« On m'a dit que je ne le reverrais jamais » : les plus de 250 000 femmes célibataires qui ont été contraintes de confier leurs enfants à l'adoption au milieu du siècle dernier au Royaume-Uni

Crédit photo, Marion McMillan, à l'attention de Finestripe Productions
- Author, Nichola Rutherford
- Role, BBC News Écosse
- Published
- Temps de lecture: 11 min
Avertissement : cette histoire contient des propos racistes ainsi que des descriptions d'abus sexuels et de violences.
Marion McMillan avait 17 ans, elle était enceinte et célibataire lorsqu'elle a effectué son premier voyage en Angleterre depuis son domicile, dans le sud-ouest de l'Écosse.
C'était en 1966 et sa famille l'avait envoyée dans une maternité gérée par l'Armée du Salut, située à plus de 240 kilomètres de là, à Newcastle-upon-Tyne.
La jeune mère a passé neuf mois avec son bébé, un magnifique petit garçon aux « beaux cheveux noirs », avant qu'on ne le lui enlève.

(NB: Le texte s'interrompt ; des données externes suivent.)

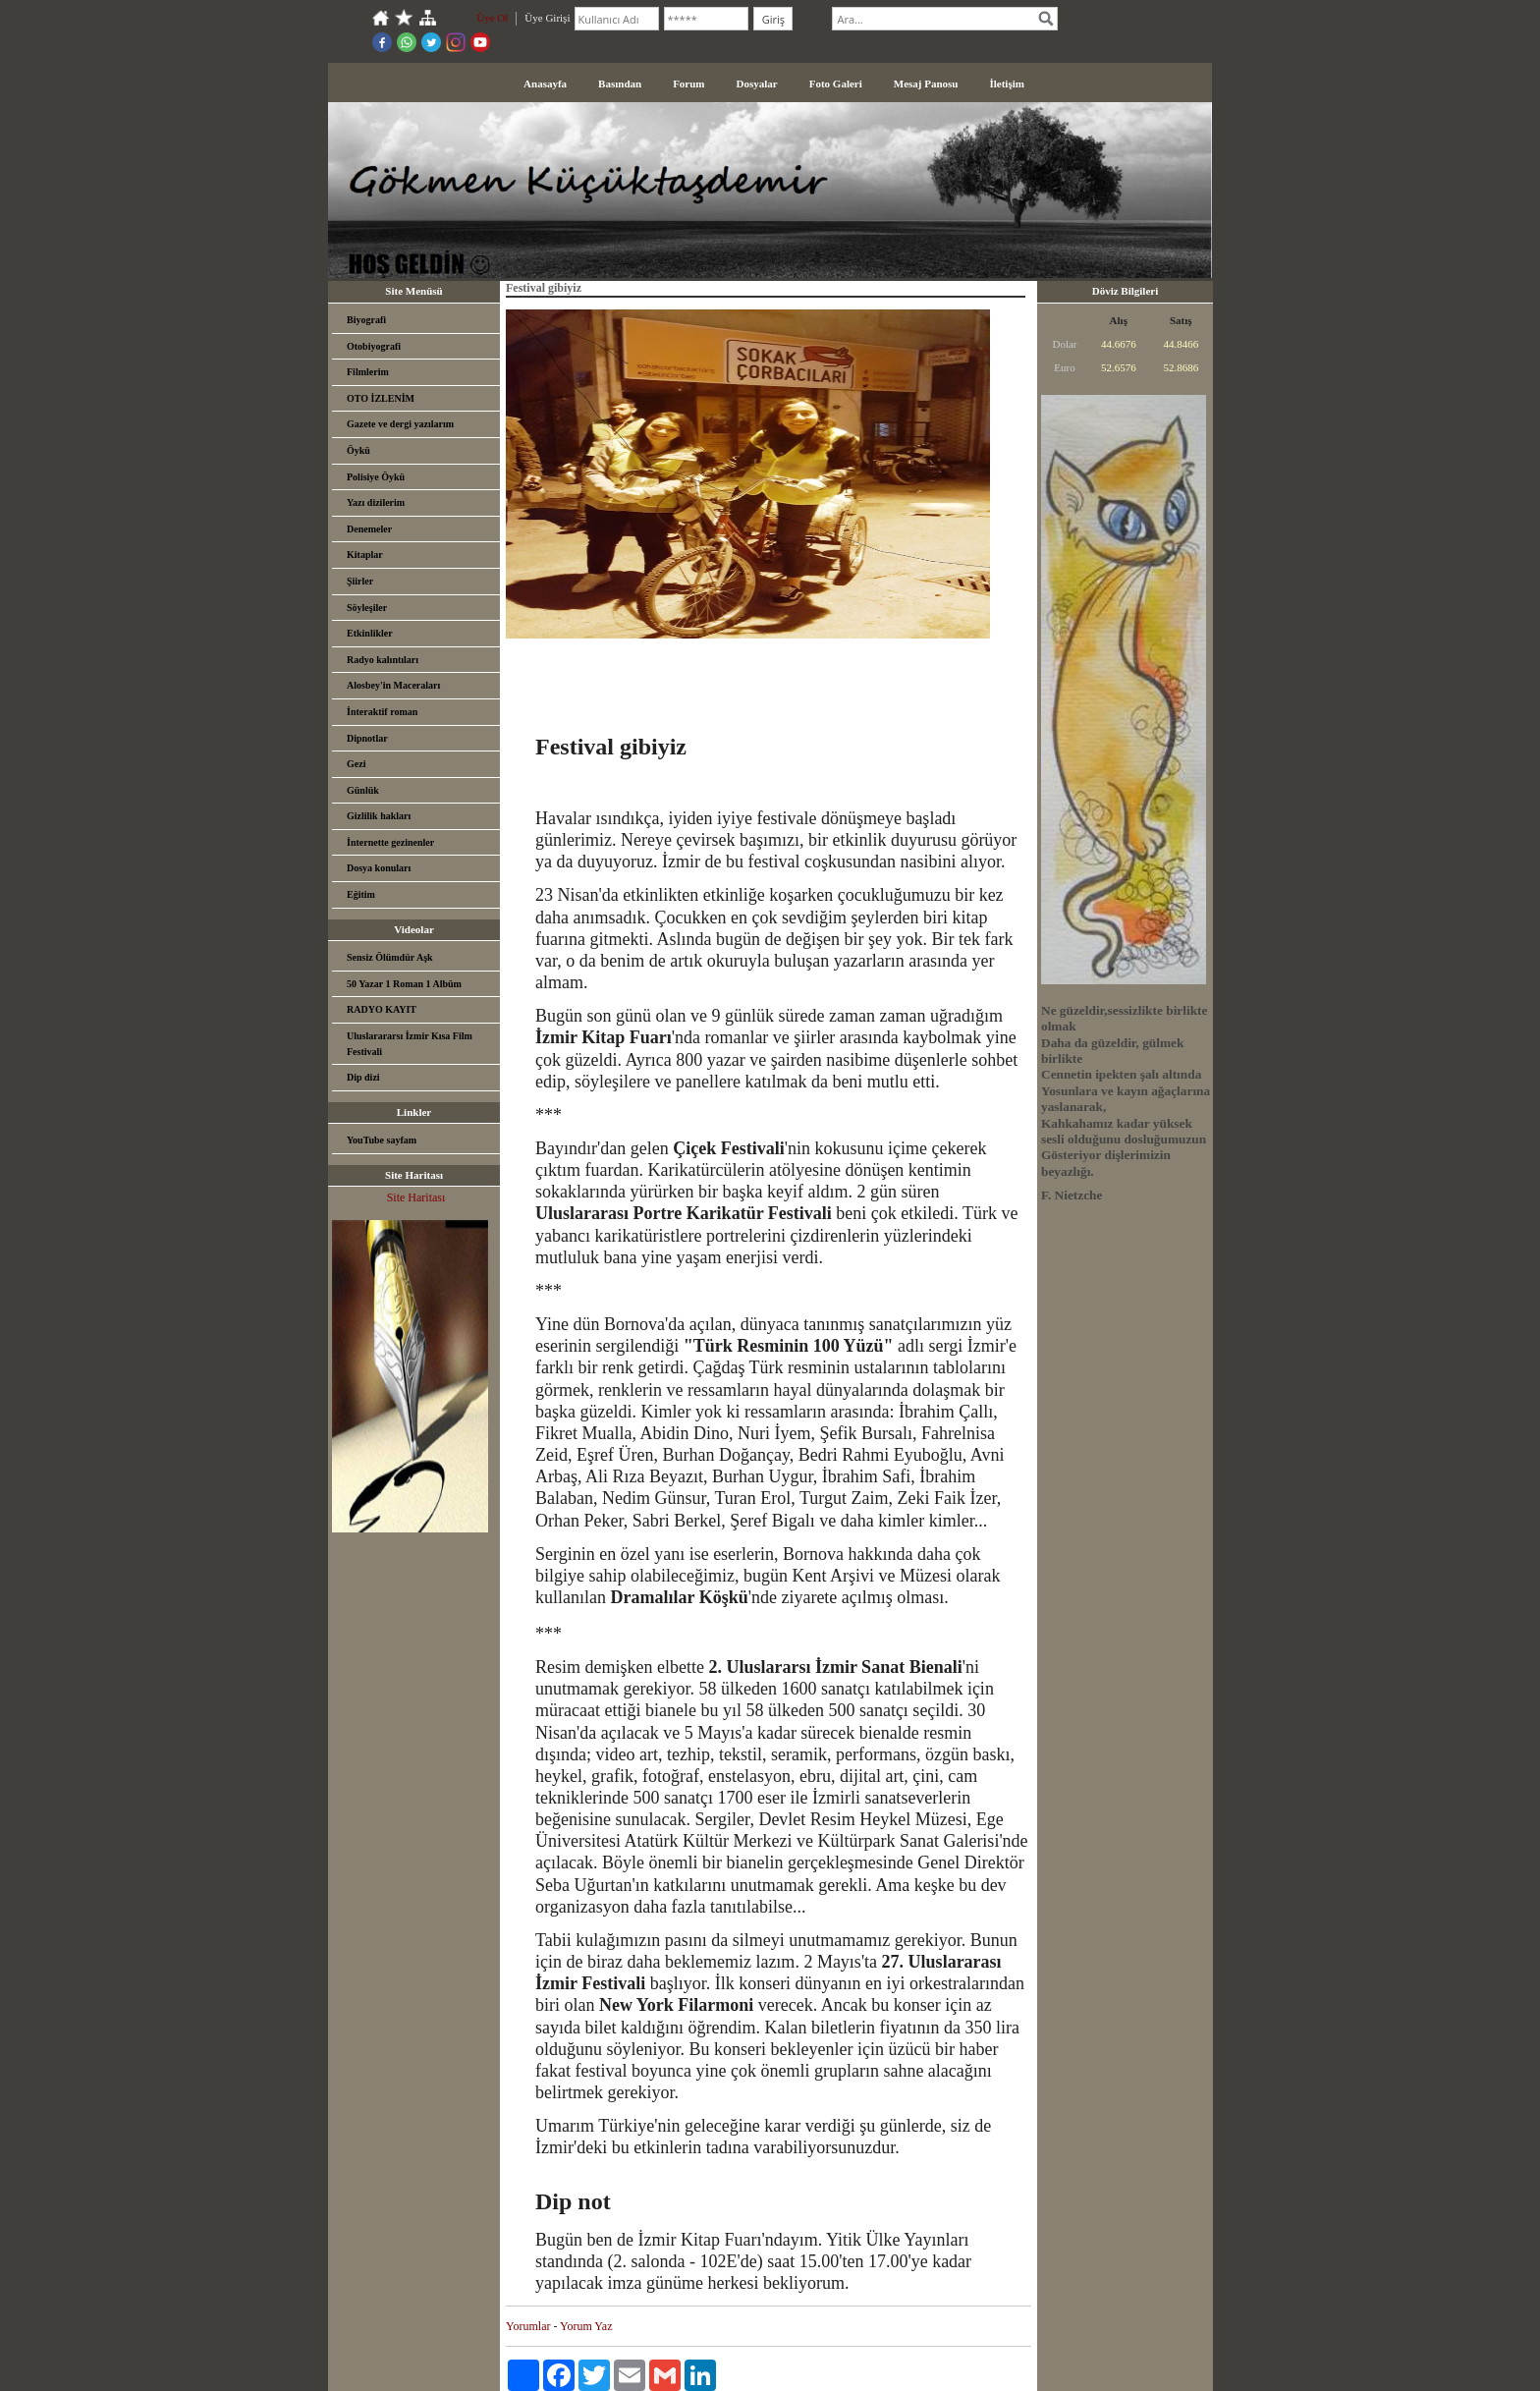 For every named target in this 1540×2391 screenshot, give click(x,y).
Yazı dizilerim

Elle a supplié le personnel de la laisser garder son enfant. « Je leur ai dit : "S'il vous plaît, aidez-moi à garder mon bébé, ne les laissez pas l'emmener, s'il vous plaît", puis il a disparu », a-t-elle raconté dans « Bébés volés », un nouveau documentaire de la BBC.
Le film retrace les histoires de certaines des 250 000 femmes qui ont été contraintes de confier leurs nouveau-nés à l'adoption entre 1949 et 1976.

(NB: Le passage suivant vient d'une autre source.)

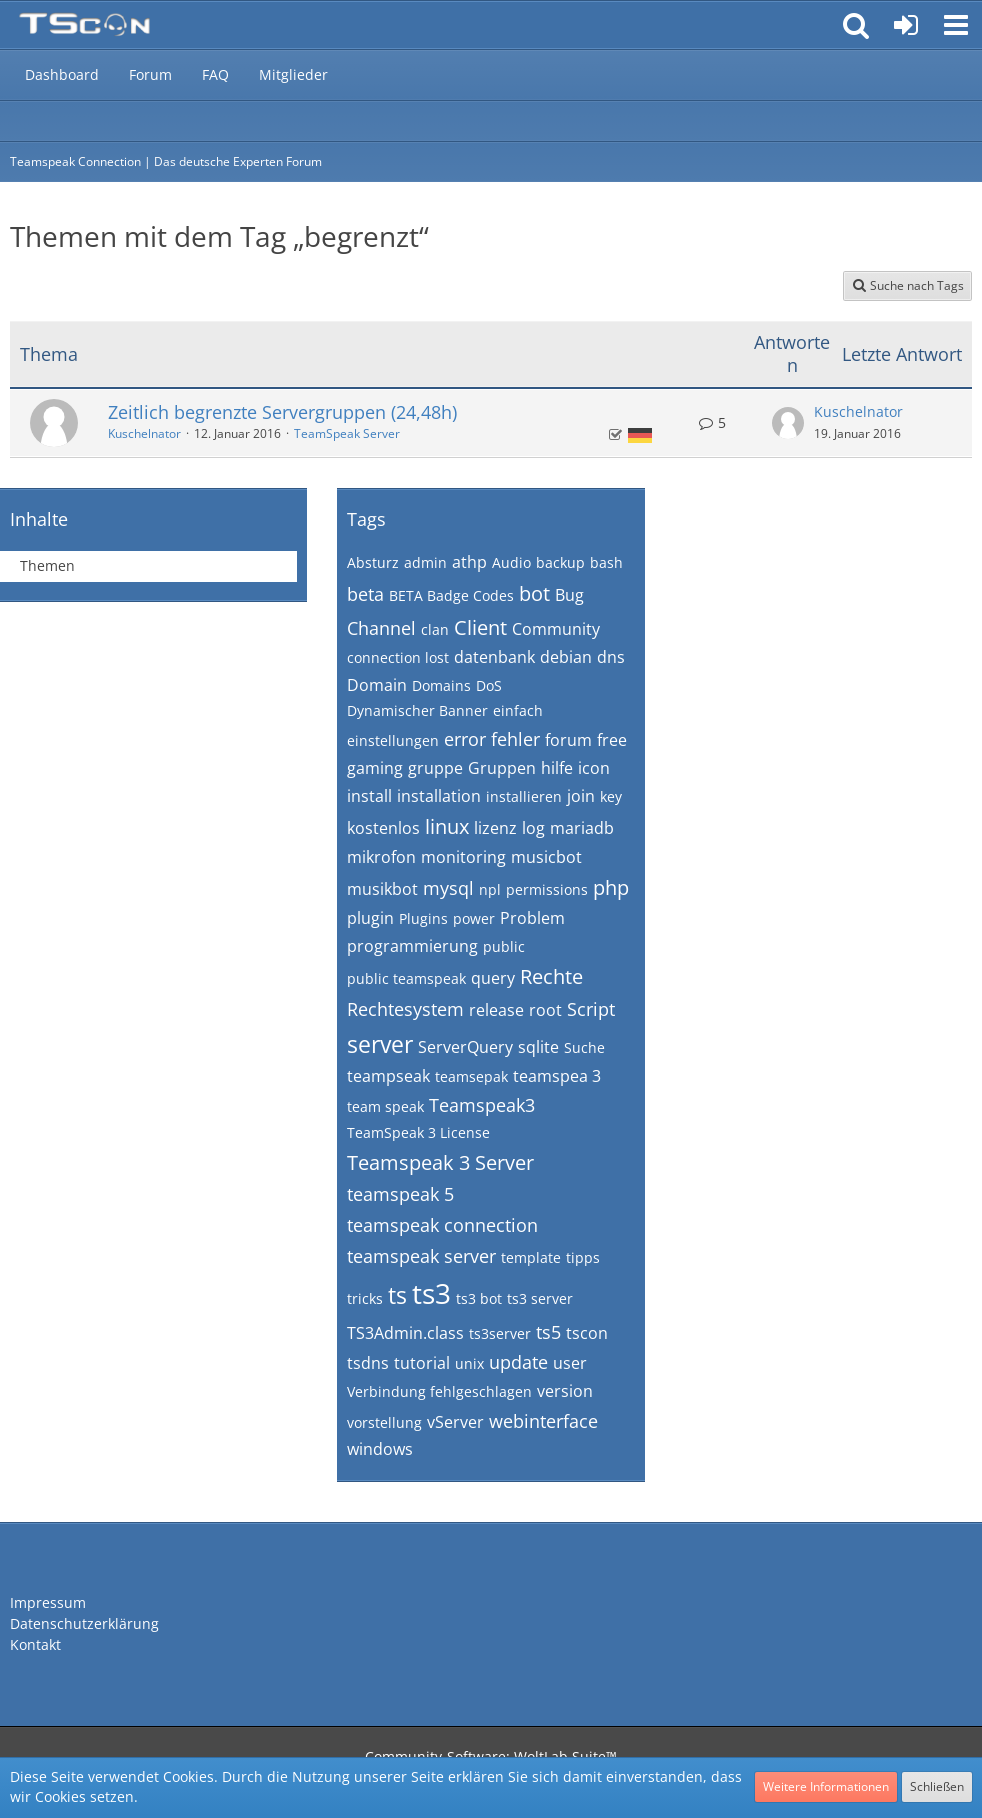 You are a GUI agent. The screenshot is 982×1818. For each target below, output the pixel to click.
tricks (365, 1298)
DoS (489, 685)
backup (560, 562)
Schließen (937, 1786)
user (570, 1363)
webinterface (543, 1421)
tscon (587, 1333)
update (518, 1362)
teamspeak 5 (400, 1194)
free (612, 740)
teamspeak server (421, 1256)
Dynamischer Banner (417, 710)
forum (568, 740)
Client (480, 627)
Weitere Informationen (826, 1786)
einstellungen (393, 740)
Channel (381, 628)
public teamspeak (406, 978)
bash (606, 562)
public (504, 946)
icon (594, 768)
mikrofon (381, 857)
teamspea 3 (557, 1076)
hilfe (557, 768)
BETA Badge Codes (451, 595)
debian (566, 657)
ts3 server (540, 1298)
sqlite (538, 1047)
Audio (511, 562)
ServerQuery (465, 1047)
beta (365, 594)
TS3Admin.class (405, 1333)
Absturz (373, 562)
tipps (583, 1257)
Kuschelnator (144, 433)
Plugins (423, 918)
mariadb (582, 828)
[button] (956, 25)
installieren (524, 796)
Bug (569, 595)
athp (469, 562)
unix (469, 1363)
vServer (455, 1422)
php (611, 887)
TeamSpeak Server (347, 433)
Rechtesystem (405, 1009)
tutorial (422, 1363)
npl (490, 889)
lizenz (495, 828)
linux (447, 826)
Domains (441, 685)
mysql (448, 888)
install (369, 796)
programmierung (412, 946)
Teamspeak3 (482, 1105)
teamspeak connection (442, 1225)
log (533, 828)
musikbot (382, 889)
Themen (47, 565)
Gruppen (502, 768)
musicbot (546, 857)
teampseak (388, 1076)
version (565, 1391)
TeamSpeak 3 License (418, 1132)
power (474, 918)
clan (435, 629)
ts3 (431, 1293)
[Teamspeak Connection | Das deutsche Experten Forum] (84, 25)
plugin (370, 918)
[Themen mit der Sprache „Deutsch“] (640, 435)
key (611, 796)
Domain (377, 685)
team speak (385, 1106)
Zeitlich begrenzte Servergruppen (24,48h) (282, 412)
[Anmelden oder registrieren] (906, 25)
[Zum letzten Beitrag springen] (788, 423)
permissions (547, 889)
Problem (532, 918)
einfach (518, 710)
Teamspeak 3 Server (440, 1162)
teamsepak (471, 1076)
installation (439, 796)
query (493, 978)
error (465, 739)
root (545, 1010)
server (380, 1044)
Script (591, 1009)
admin (425, 562)
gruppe (435, 768)
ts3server (500, 1333)
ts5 (548, 1332)
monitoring (463, 857)
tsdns (368, 1363)
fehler (515, 739)
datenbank (494, 657)
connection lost (398, 657)
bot (534, 593)
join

Elles étaient impuissantes face à la volonté de l'État, des travailleurs sociaux et des organisations religieuses, ainsi qu'au système qui fournissait des bébés aux familles adoptives.
« Soyons réalistes, nous étions des jeunes filles célibataires issues de la classe ouvrière qui avions des bébés qui étaient adoptés par des femmes de la classe moyenne », a déclaré une autre victime, Ann Keen, à l'émission.
Pendant des années, beaucoup de ces femmes ont gardé secrète leur terrible expérience, leur honte.
En juillet, le Premier ministre britannique de l'époque, Keir Starmer, a présenté des excuses officielles à ces mères, en leur disant : « La honte n'est pas la vôtre… la honte est la nôtre. »
L'histoire de Marion : « Ils ne peuvent pas m'enlever mon bébé »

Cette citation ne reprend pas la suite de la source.